Soils have two phases of water soil capacity.

“There’s the saturated phase, which is occurring during heavy rainstorms or during significant irrigations,” Fulton explained. “That is when the porosity of the soil is completely filled with water and there is no air in the soil. It’s the condition that we do not want to prolong, particularly when the trees are growing and transpiring. It’s one of the conditions that within 48 hours can do some pretty serious damage and harm to the root health of the trees that are leafed out and growing actively.”

Through gravitational pull, the water in the saturated phase should move the excess water within 24 to 48 hours. At that point, the soil will be in the field capacity state, which is the optimum combination of high water content and aeration, the pore space being 50 percent water and 50 percent air. From that point the soil moves into the wilting point, where no more water is available to plants.

There are several online and UCCE resources available to use as tools for understanding soil textures and water holding capacities and levels of those soils.
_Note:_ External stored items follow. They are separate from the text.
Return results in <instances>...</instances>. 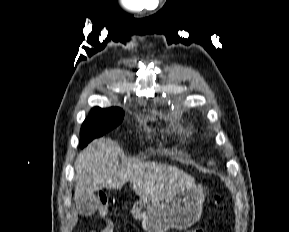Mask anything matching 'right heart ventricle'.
<instances>
[{"mask_svg":"<svg viewBox=\"0 0 289 232\" xmlns=\"http://www.w3.org/2000/svg\"><path fill=\"white\" fill-rule=\"evenodd\" d=\"M185 131H186L185 127L182 124H180L178 127V132L179 133H185Z\"/></svg>","mask_w":289,"mask_h":232,"instance_id":"1","label":"right heart ventricle"}]
</instances>
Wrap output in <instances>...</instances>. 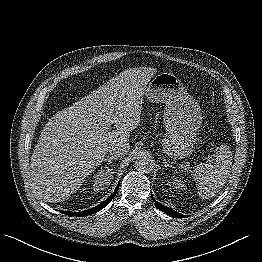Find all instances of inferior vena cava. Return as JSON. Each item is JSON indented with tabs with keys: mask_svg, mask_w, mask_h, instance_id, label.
Wrapping results in <instances>:
<instances>
[{
	"mask_svg": "<svg viewBox=\"0 0 262 262\" xmlns=\"http://www.w3.org/2000/svg\"><path fill=\"white\" fill-rule=\"evenodd\" d=\"M129 149V143L121 141L111 145L109 147V153L112 157L119 158L125 156L129 152Z\"/></svg>",
	"mask_w": 262,
	"mask_h": 262,
	"instance_id": "602c4592",
	"label": "inferior vena cava"
}]
</instances>
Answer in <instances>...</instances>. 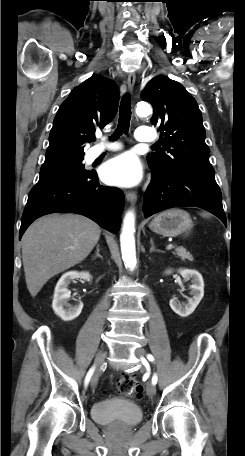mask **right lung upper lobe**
I'll use <instances>...</instances> for the list:
<instances>
[{
	"mask_svg": "<svg viewBox=\"0 0 245 456\" xmlns=\"http://www.w3.org/2000/svg\"><path fill=\"white\" fill-rule=\"evenodd\" d=\"M118 100L117 86L99 75L75 87L54 118L41 168L83 159L84 144L96 128H103L114 118Z\"/></svg>",
	"mask_w": 245,
	"mask_h": 456,
	"instance_id": "1",
	"label": "right lung upper lobe"
}]
</instances>
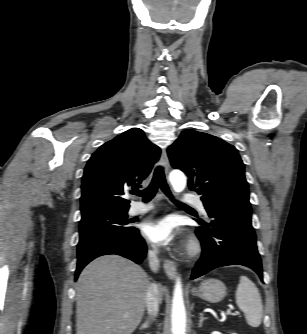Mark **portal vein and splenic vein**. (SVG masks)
Segmentation results:
<instances>
[{"label": "portal vein and splenic vein", "instance_id": "portal-vein-and-splenic-vein-1", "mask_svg": "<svg viewBox=\"0 0 307 334\" xmlns=\"http://www.w3.org/2000/svg\"><path fill=\"white\" fill-rule=\"evenodd\" d=\"M227 314L229 315V314H231V311H230V309H228V311H227Z\"/></svg>", "mask_w": 307, "mask_h": 334}]
</instances>
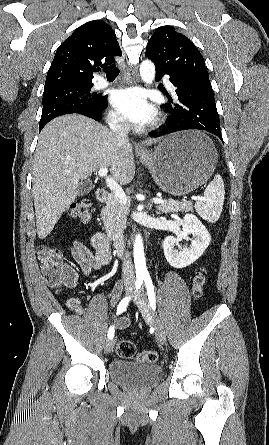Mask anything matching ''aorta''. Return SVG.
<instances>
[{"instance_id":"obj_1","label":"aorta","mask_w":269,"mask_h":445,"mask_svg":"<svg viewBox=\"0 0 269 445\" xmlns=\"http://www.w3.org/2000/svg\"><path fill=\"white\" fill-rule=\"evenodd\" d=\"M140 76L146 84H151L155 78V65L149 60H144L140 64ZM133 255L136 274L138 276L147 275L148 271L146 267L143 239L141 235H137L135 238Z\"/></svg>"}]
</instances>
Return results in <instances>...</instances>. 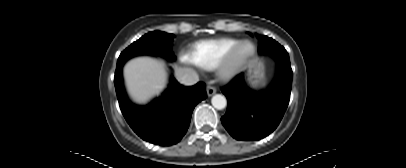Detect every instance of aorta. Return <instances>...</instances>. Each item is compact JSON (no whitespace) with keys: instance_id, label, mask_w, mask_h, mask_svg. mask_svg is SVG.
<instances>
[{"instance_id":"obj_1","label":"aorta","mask_w":406,"mask_h":168,"mask_svg":"<svg viewBox=\"0 0 406 168\" xmlns=\"http://www.w3.org/2000/svg\"><path fill=\"white\" fill-rule=\"evenodd\" d=\"M211 103L213 105L214 108L221 110L224 109L227 105V100L225 98V96L221 95V94H216L212 97L211 99Z\"/></svg>"}]
</instances>
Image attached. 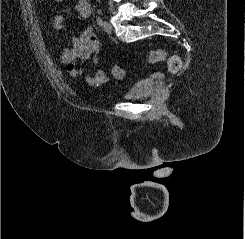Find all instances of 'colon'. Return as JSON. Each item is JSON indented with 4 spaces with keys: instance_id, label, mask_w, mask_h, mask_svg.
Listing matches in <instances>:
<instances>
[{
    "instance_id": "5ec220e1",
    "label": "colon",
    "mask_w": 245,
    "mask_h": 239,
    "mask_svg": "<svg viewBox=\"0 0 245 239\" xmlns=\"http://www.w3.org/2000/svg\"><path fill=\"white\" fill-rule=\"evenodd\" d=\"M164 58V52L160 49H156V50H152L150 51L149 55H148V61L149 63L151 64H155V63H158L160 61H162ZM181 59L178 57V56H170L168 58V61H167V66H168V69L171 73H176L180 70L181 68ZM114 75L116 77H123L124 76V69L123 67L119 66V65H116L114 67Z\"/></svg>"
}]
</instances>
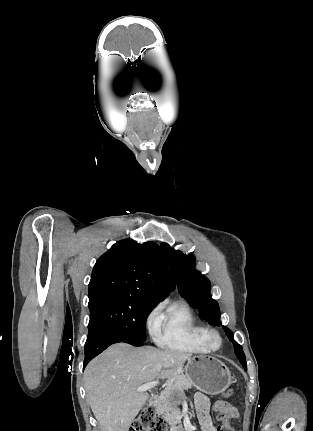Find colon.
Returning <instances> with one entry per match:
<instances>
[{
  "instance_id": "colon-1",
  "label": "colon",
  "mask_w": 313,
  "mask_h": 431,
  "mask_svg": "<svg viewBox=\"0 0 313 431\" xmlns=\"http://www.w3.org/2000/svg\"><path fill=\"white\" fill-rule=\"evenodd\" d=\"M228 398L234 395V389L229 388L224 392ZM223 423L217 428V431H233L232 427L226 421L225 415L221 417ZM130 431H167L166 423L160 418L153 407H146L133 421Z\"/></svg>"
}]
</instances>
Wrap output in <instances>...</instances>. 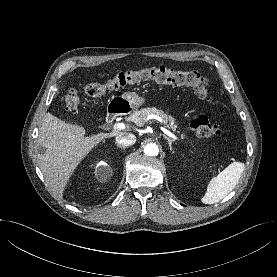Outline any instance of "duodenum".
Masks as SVG:
<instances>
[{"label":"duodenum","instance_id":"410a0bca","mask_svg":"<svg viewBox=\"0 0 277 277\" xmlns=\"http://www.w3.org/2000/svg\"><path fill=\"white\" fill-rule=\"evenodd\" d=\"M120 110L118 108H112L109 110L106 116V121L112 123L115 118L119 115Z\"/></svg>","mask_w":277,"mask_h":277}]
</instances>
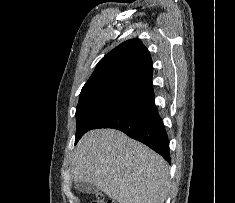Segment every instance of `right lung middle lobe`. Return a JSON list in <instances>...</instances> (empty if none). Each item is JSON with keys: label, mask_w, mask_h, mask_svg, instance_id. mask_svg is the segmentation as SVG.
<instances>
[{"label": "right lung middle lobe", "mask_w": 235, "mask_h": 203, "mask_svg": "<svg viewBox=\"0 0 235 203\" xmlns=\"http://www.w3.org/2000/svg\"><path fill=\"white\" fill-rule=\"evenodd\" d=\"M149 89L129 83H107L82 89L76 108L75 144L100 120L142 97Z\"/></svg>", "instance_id": "dd1d6c3e"}]
</instances>
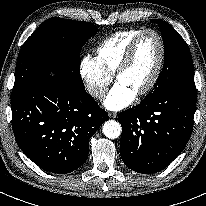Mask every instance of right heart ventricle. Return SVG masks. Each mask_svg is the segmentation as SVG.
I'll return each mask as SVG.
<instances>
[{"mask_svg":"<svg viewBox=\"0 0 206 206\" xmlns=\"http://www.w3.org/2000/svg\"><path fill=\"white\" fill-rule=\"evenodd\" d=\"M142 30L132 28L117 31L98 46L96 58L109 75H114L128 46Z\"/></svg>","mask_w":206,"mask_h":206,"instance_id":"obj_1","label":"right heart ventricle"}]
</instances>
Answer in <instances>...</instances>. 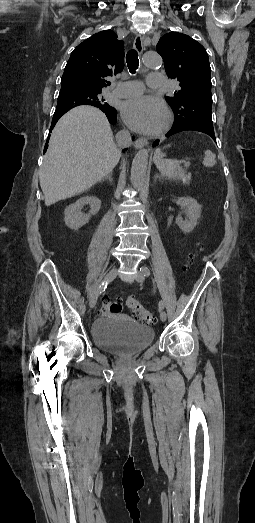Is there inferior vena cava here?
I'll return each mask as SVG.
<instances>
[{"label":"inferior vena cava","instance_id":"obj_1","mask_svg":"<svg viewBox=\"0 0 255 523\" xmlns=\"http://www.w3.org/2000/svg\"><path fill=\"white\" fill-rule=\"evenodd\" d=\"M117 150L121 152V148H128L131 144V136L128 130H121L116 136Z\"/></svg>","mask_w":255,"mask_h":523}]
</instances>
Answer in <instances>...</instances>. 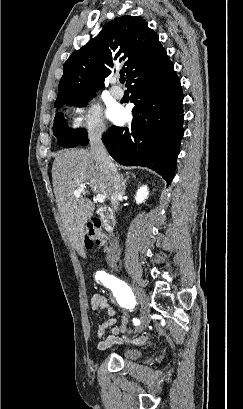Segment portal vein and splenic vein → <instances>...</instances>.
I'll use <instances>...</instances> for the list:
<instances>
[{
  "instance_id": "1",
  "label": "portal vein and splenic vein",
  "mask_w": 243,
  "mask_h": 409,
  "mask_svg": "<svg viewBox=\"0 0 243 409\" xmlns=\"http://www.w3.org/2000/svg\"><path fill=\"white\" fill-rule=\"evenodd\" d=\"M82 193H85V189L83 186L74 191V195L77 197H79ZM95 200L99 203H103L105 201V196L103 194H97Z\"/></svg>"
}]
</instances>
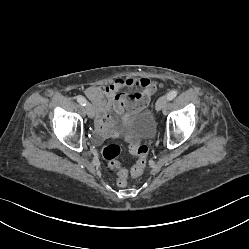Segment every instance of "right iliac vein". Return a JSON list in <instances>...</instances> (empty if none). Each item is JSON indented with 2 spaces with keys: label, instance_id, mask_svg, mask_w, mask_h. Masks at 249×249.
I'll use <instances>...</instances> for the list:
<instances>
[{
  "label": "right iliac vein",
  "instance_id": "right-iliac-vein-1",
  "mask_svg": "<svg viewBox=\"0 0 249 249\" xmlns=\"http://www.w3.org/2000/svg\"><path fill=\"white\" fill-rule=\"evenodd\" d=\"M85 110H86V113H87L88 117H90V118L94 117L95 111H94L93 106L90 103L86 104Z\"/></svg>",
  "mask_w": 249,
  "mask_h": 249
}]
</instances>
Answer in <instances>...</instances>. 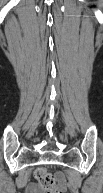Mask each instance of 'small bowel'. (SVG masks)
Masks as SVG:
<instances>
[{
	"mask_svg": "<svg viewBox=\"0 0 103 193\" xmlns=\"http://www.w3.org/2000/svg\"><path fill=\"white\" fill-rule=\"evenodd\" d=\"M67 189V182L65 178L60 175L58 185L53 193H63ZM26 193H46V191L40 187L37 183H30L26 187Z\"/></svg>",
	"mask_w": 103,
	"mask_h": 193,
	"instance_id": "c3829d8e",
	"label": "small bowel"
}]
</instances>
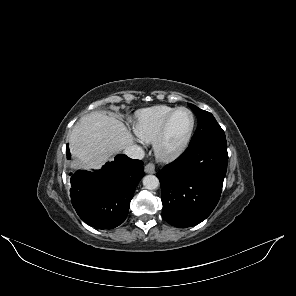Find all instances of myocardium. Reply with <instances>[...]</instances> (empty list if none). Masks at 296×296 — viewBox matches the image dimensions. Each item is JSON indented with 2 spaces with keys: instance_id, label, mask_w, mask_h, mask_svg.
Returning <instances> with one entry per match:
<instances>
[{
  "instance_id": "myocardium-1",
  "label": "myocardium",
  "mask_w": 296,
  "mask_h": 296,
  "mask_svg": "<svg viewBox=\"0 0 296 296\" xmlns=\"http://www.w3.org/2000/svg\"><path fill=\"white\" fill-rule=\"evenodd\" d=\"M179 111L189 112V114L191 115V118H192L191 127H190L187 135L185 136V138L182 140V142L178 146H176L175 148H172V149H167V148H165L164 144H165L168 128H169L173 118L175 117V115ZM195 126H196V117H195L194 113L189 108L178 107L173 112H171V114L167 117V119L163 123V125H162V127H161L155 141H154V151H155L157 158L160 159L161 161H172V160L178 158L187 149V147L191 141V138L193 136Z\"/></svg>"
}]
</instances>
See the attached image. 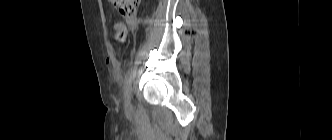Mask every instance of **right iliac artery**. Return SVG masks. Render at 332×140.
Listing matches in <instances>:
<instances>
[{"label": "right iliac artery", "mask_w": 332, "mask_h": 140, "mask_svg": "<svg viewBox=\"0 0 332 140\" xmlns=\"http://www.w3.org/2000/svg\"><path fill=\"white\" fill-rule=\"evenodd\" d=\"M130 85H131V76L128 74L125 78L124 82V94L126 95L129 90H130Z\"/></svg>", "instance_id": "82829eb1"}]
</instances>
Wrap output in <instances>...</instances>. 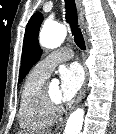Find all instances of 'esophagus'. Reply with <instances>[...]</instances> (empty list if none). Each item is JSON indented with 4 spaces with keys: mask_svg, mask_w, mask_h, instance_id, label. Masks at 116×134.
Masks as SVG:
<instances>
[{
    "mask_svg": "<svg viewBox=\"0 0 116 134\" xmlns=\"http://www.w3.org/2000/svg\"><path fill=\"white\" fill-rule=\"evenodd\" d=\"M76 4H77L78 9H80V8H81V2H80V0H76ZM87 51H88V48H87ZM85 72H86V78H85L84 84H83V86H82V89H81V91H80V93H79V96H78V98H77V100H76V103H75V105H74L73 108H75V107L79 104V102L82 100L83 96L85 95L86 83H87V77H88V70H87L86 67H85ZM65 122H66V120H63V121L59 124V126H58L57 129H56V132H57V133H60V132L63 130L64 125H65Z\"/></svg>",
    "mask_w": 116,
    "mask_h": 134,
    "instance_id": "1",
    "label": "esophagus"
}]
</instances>
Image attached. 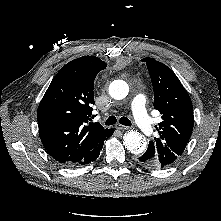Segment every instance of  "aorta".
<instances>
[{"label": "aorta", "instance_id": "762f6f07", "mask_svg": "<svg viewBox=\"0 0 221 221\" xmlns=\"http://www.w3.org/2000/svg\"><path fill=\"white\" fill-rule=\"evenodd\" d=\"M129 92L128 84L123 80H115L109 86V94L116 100L124 99ZM123 145L133 154H140L146 149V141L138 131L130 130L123 136Z\"/></svg>", "mask_w": 221, "mask_h": 221}]
</instances>
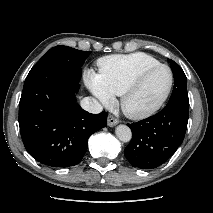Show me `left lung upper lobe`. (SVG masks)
<instances>
[{
	"label": "left lung upper lobe",
	"instance_id": "obj_1",
	"mask_svg": "<svg viewBox=\"0 0 213 213\" xmlns=\"http://www.w3.org/2000/svg\"><path fill=\"white\" fill-rule=\"evenodd\" d=\"M168 61L171 64L174 74L173 93L169 101H181L189 104L186 75L176 62L170 59Z\"/></svg>",
	"mask_w": 213,
	"mask_h": 213
}]
</instances>
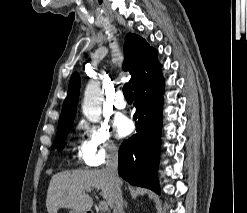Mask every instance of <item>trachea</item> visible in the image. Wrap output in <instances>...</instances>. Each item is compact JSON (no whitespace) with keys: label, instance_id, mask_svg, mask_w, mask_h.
Instances as JSON below:
<instances>
[{"label":"trachea","instance_id":"trachea-1","mask_svg":"<svg viewBox=\"0 0 247 213\" xmlns=\"http://www.w3.org/2000/svg\"><path fill=\"white\" fill-rule=\"evenodd\" d=\"M123 94L126 99H133L132 87L130 83L123 86Z\"/></svg>","mask_w":247,"mask_h":213}]
</instances>
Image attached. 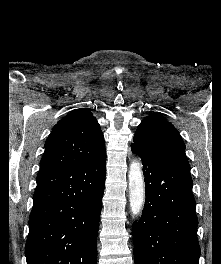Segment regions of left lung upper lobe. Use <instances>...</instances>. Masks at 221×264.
Returning a JSON list of instances; mask_svg holds the SVG:
<instances>
[{
  "label": "left lung upper lobe",
  "instance_id": "5c2ea615",
  "mask_svg": "<svg viewBox=\"0 0 221 264\" xmlns=\"http://www.w3.org/2000/svg\"><path fill=\"white\" fill-rule=\"evenodd\" d=\"M132 145L147 156L190 169L179 132L159 114L142 120Z\"/></svg>",
  "mask_w": 221,
  "mask_h": 264
}]
</instances>
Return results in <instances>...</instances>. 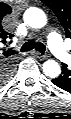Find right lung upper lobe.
<instances>
[{
  "mask_svg": "<svg viewBox=\"0 0 71 119\" xmlns=\"http://www.w3.org/2000/svg\"><path fill=\"white\" fill-rule=\"evenodd\" d=\"M11 13V8L8 5L4 6V10H3V16L10 14Z\"/></svg>",
  "mask_w": 71,
  "mask_h": 119,
  "instance_id": "right-lung-upper-lobe-1",
  "label": "right lung upper lobe"
}]
</instances>
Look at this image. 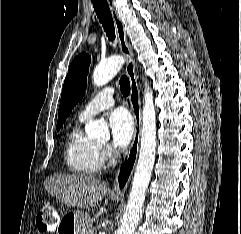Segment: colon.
<instances>
[{
  "instance_id": "5ec220e1",
  "label": "colon",
  "mask_w": 241,
  "mask_h": 234,
  "mask_svg": "<svg viewBox=\"0 0 241 234\" xmlns=\"http://www.w3.org/2000/svg\"><path fill=\"white\" fill-rule=\"evenodd\" d=\"M36 224L41 233L54 231L58 227L59 219L50 203H46L41 208L36 218Z\"/></svg>"
}]
</instances>
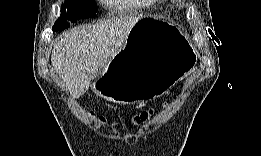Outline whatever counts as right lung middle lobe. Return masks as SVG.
I'll use <instances>...</instances> for the list:
<instances>
[{
  "label": "right lung middle lobe",
  "instance_id": "right-lung-middle-lobe-1",
  "mask_svg": "<svg viewBox=\"0 0 261 156\" xmlns=\"http://www.w3.org/2000/svg\"><path fill=\"white\" fill-rule=\"evenodd\" d=\"M97 5L92 0H65L61 7V16L53 25V31H63L79 19L94 18Z\"/></svg>",
  "mask_w": 261,
  "mask_h": 156
}]
</instances>
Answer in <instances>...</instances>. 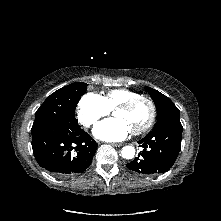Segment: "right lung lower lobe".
<instances>
[{"label": "right lung lower lobe", "instance_id": "1", "mask_svg": "<svg viewBox=\"0 0 221 221\" xmlns=\"http://www.w3.org/2000/svg\"><path fill=\"white\" fill-rule=\"evenodd\" d=\"M97 146L94 139L78 124L52 122L32 133V149L36 161L58 176L86 170Z\"/></svg>", "mask_w": 221, "mask_h": 221}]
</instances>
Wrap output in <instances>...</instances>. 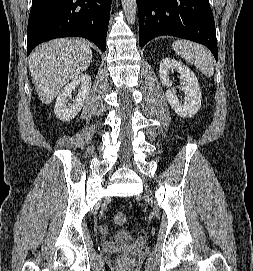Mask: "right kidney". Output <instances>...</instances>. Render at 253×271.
<instances>
[{"label":"right kidney","mask_w":253,"mask_h":271,"mask_svg":"<svg viewBox=\"0 0 253 271\" xmlns=\"http://www.w3.org/2000/svg\"><path fill=\"white\" fill-rule=\"evenodd\" d=\"M78 90V95L72 98V92L76 89ZM91 88V77L88 74H81L75 77L71 82H69L58 94L54 113L58 119L61 121L72 120L82 109ZM72 99L73 103H69L68 100Z\"/></svg>","instance_id":"right-kidney-1"}]
</instances>
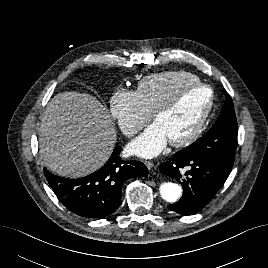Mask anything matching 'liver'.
Instances as JSON below:
<instances>
[{
	"instance_id": "6515ba94",
	"label": "liver",
	"mask_w": 268,
	"mask_h": 268,
	"mask_svg": "<svg viewBox=\"0 0 268 268\" xmlns=\"http://www.w3.org/2000/svg\"><path fill=\"white\" fill-rule=\"evenodd\" d=\"M116 138L115 124L100 101L66 91L47 104L39 128V152L49 171L78 178L106 163Z\"/></svg>"
}]
</instances>
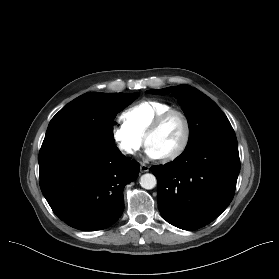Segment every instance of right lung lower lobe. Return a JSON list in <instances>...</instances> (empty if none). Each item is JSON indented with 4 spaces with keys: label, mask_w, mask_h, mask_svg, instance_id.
Instances as JSON below:
<instances>
[{
    "label": "right lung lower lobe",
    "mask_w": 279,
    "mask_h": 279,
    "mask_svg": "<svg viewBox=\"0 0 279 279\" xmlns=\"http://www.w3.org/2000/svg\"><path fill=\"white\" fill-rule=\"evenodd\" d=\"M41 191L59 219L85 231L113 225L124 209L123 189L139 163L113 144L76 131L46 137L39 156Z\"/></svg>",
    "instance_id": "1"
}]
</instances>
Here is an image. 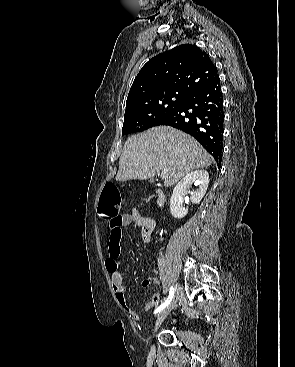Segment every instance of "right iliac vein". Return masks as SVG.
Segmentation results:
<instances>
[{"label": "right iliac vein", "instance_id": "right-iliac-vein-1", "mask_svg": "<svg viewBox=\"0 0 295 367\" xmlns=\"http://www.w3.org/2000/svg\"><path fill=\"white\" fill-rule=\"evenodd\" d=\"M180 296H181V289H180V286L178 284H176V286H175V295L173 296L170 303L159 313V315L157 317V321H156V325H155L153 334H155V332L157 331L159 325L169 315V313L175 308ZM154 352H155V346L152 345L151 346V353L154 354Z\"/></svg>", "mask_w": 295, "mask_h": 367}]
</instances>
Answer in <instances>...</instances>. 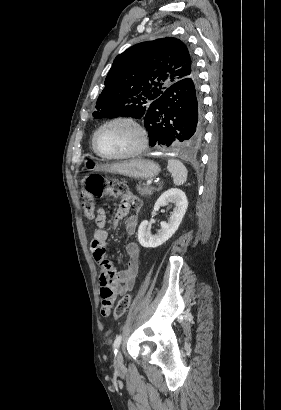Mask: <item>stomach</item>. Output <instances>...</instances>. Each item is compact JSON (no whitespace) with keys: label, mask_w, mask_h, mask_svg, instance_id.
<instances>
[{"label":"stomach","mask_w":281,"mask_h":410,"mask_svg":"<svg viewBox=\"0 0 281 410\" xmlns=\"http://www.w3.org/2000/svg\"><path fill=\"white\" fill-rule=\"evenodd\" d=\"M85 167L88 169L117 173L135 179H150L157 176L160 172V167L157 163L142 158L131 159L106 166L98 165L92 161H86Z\"/></svg>","instance_id":"0dacf381"}]
</instances>
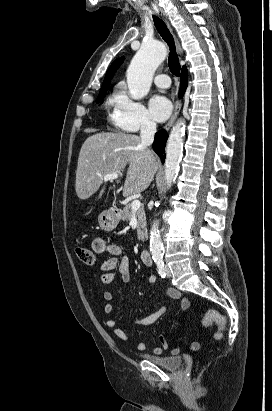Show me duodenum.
Returning a JSON list of instances; mask_svg holds the SVG:
<instances>
[{"instance_id": "obj_1", "label": "duodenum", "mask_w": 272, "mask_h": 411, "mask_svg": "<svg viewBox=\"0 0 272 411\" xmlns=\"http://www.w3.org/2000/svg\"><path fill=\"white\" fill-rule=\"evenodd\" d=\"M110 210L114 213L119 212L118 209L115 208V207L110 208ZM141 258H142V261L145 265L150 266V265L153 264V259L151 257V254H150L149 250H147V249L142 250L141 251Z\"/></svg>"}]
</instances>
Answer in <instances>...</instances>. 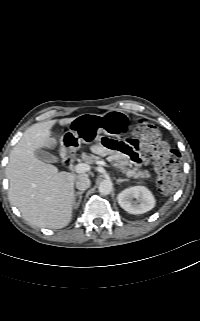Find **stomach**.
<instances>
[{
	"label": "stomach",
	"mask_w": 200,
	"mask_h": 321,
	"mask_svg": "<svg viewBox=\"0 0 200 321\" xmlns=\"http://www.w3.org/2000/svg\"><path fill=\"white\" fill-rule=\"evenodd\" d=\"M130 129L129 116L118 110L108 111L103 115L82 114L70 123L69 131L61 138L63 147L69 151L77 150L82 143H90L98 134L118 136Z\"/></svg>",
	"instance_id": "0dacf381"
}]
</instances>
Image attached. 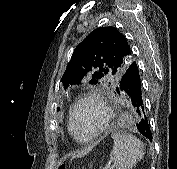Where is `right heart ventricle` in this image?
<instances>
[{
  "label": "right heart ventricle",
  "instance_id": "e07e8e85",
  "mask_svg": "<svg viewBox=\"0 0 177 169\" xmlns=\"http://www.w3.org/2000/svg\"><path fill=\"white\" fill-rule=\"evenodd\" d=\"M67 128H68L69 134H70L74 139H76L77 141H79V142H81V143H86V142H87V141H81V140H79V139L74 135V133H73V131H72V128H71V125H70V119H68Z\"/></svg>",
  "mask_w": 177,
  "mask_h": 169
}]
</instances>
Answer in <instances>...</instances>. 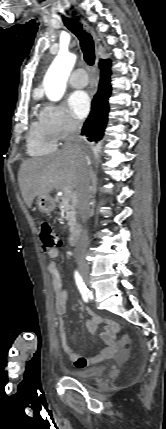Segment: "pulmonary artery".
<instances>
[{"mask_svg":"<svg viewBox=\"0 0 166 429\" xmlns=\"http://www.w3.org/2000/svg\"><path fill=\"white\" fill-rule=\"evenodd\" d=\"M69 82L71 84V86L75 87V88H81V87H85L88 83V76L85 72L84 69H77L75 70L70 79Z\"/></svg>","mask_w":166,"mask_h":429,"instance_id":"pulmonary-artery-1","label":"pulmonary artery"}]
</instances>
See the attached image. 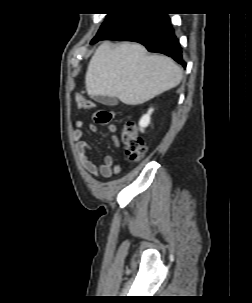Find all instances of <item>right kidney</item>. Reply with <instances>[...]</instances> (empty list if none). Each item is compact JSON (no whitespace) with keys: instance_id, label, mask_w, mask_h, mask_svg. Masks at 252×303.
<instances>
[{"instance_id":"obj_1","label":"right kidney","mask_w":252,"mask_h":303,"mask_svg":"<svg viewBox=\"0 0 252 303\" xmlns=\"http://www.w3.org/2000/svg\"><path fill=\"white\" fill-rule=\"evenodd\" d=\"M153 112V109H149L147 114L143 115L139 121L140 130L143 132V129L147 127L150 123V115Z\"/></svg>"}]
</instances>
In creating a water budget for a crop, be it a nut orchard or any other type of crop, the first step is to determine soil type and its water holding capacity (photo courtesy Allan Fulton, UCCE.).

 

Water Budget Step 2

After assessing the water holding capacity of the soil, Fulton said growers should try and determine the effective root zone of the perennial tree crop.

“There are a lot of observations and opinions, but less quantitative data,” he added. “Scientists are using cameras and counting roots and learning they actually come and go in flushes and regrow, and learning a lot more, and hopefully in times ahead, we’ll be able to add, get more quantitative information about how to assess and judge our root zone for our crops.”

Fulton said he has learned root zones are certainly deeper than can be evaluated quickly with a shovel or by observing moisture that is often not supporting the resident vegetation in the orchard.

He suggests using at least four feet as an effective root zone for 3-year old trees and older.

UC ANR Publication 8571 suggests 8-feet, and some researchers have worked in some experiments on farms in the Sacramento Valley with evidence that the root systems can be as deep as 10 feet or more, Fulton said.

“Judging the effective root zone is really a tough call,” he added. “You do the best you can and you remember that if things don’t quite add up after a year of running a water budget that this may be one of the most pivotal points to reconsider.”

Calculating the math for hours of irrigation to match two inches of ET, Fulton explained:

  • Solid set sprinkler = 2.0 ET divided by 0.14 inch/hour=14.2 hours per week. Fulton suggested this is easily accomplished with one irrigation per week if intake rates allow.
  • Microsprinkler = 2.0 ET divided by 0.06 inch/hour = 33.3 hours per week. He said with this calculation, the grower may need to split into two irrigations per week to manage infiltration limitation and utility TOU rates.

Fulton said he is often faced with the common question from growers asking if they don’t irrigate the entire orchard floor, do they need to apply more water to compensate?

“No, it is not necessary to apply more water to compensate for a smaller wetted pattern, but it is necessary to irrigate differently,” he said.

Smaller wetted areas translate to lower water application rates. This translates to more hours of irrigation to apply equal amounts of water and match the same weekly ET. Consequently, it may be necessary to irrigate more often each week.

In summary, Fulton said to remember the basic crop ET concept: The rate of ET is not greatly affected by the wetted area because the applied water is primarily taken up by the crop and transpired out the canopy surface, which usually covers more area than a partial wetting pattern.

“If anything, reducing the wetted area will reduce the rate of ET by reducing soil evaporation and slightly lessen (not increase) the amount of applied water needed,” Fulton said.

The second step in water budgeting is determining the effective root zone of the tree, and that determination isn’t always easy to establish as different researchers have come up with different conclusions (photo courtesy Allan Fulton, UCCE.)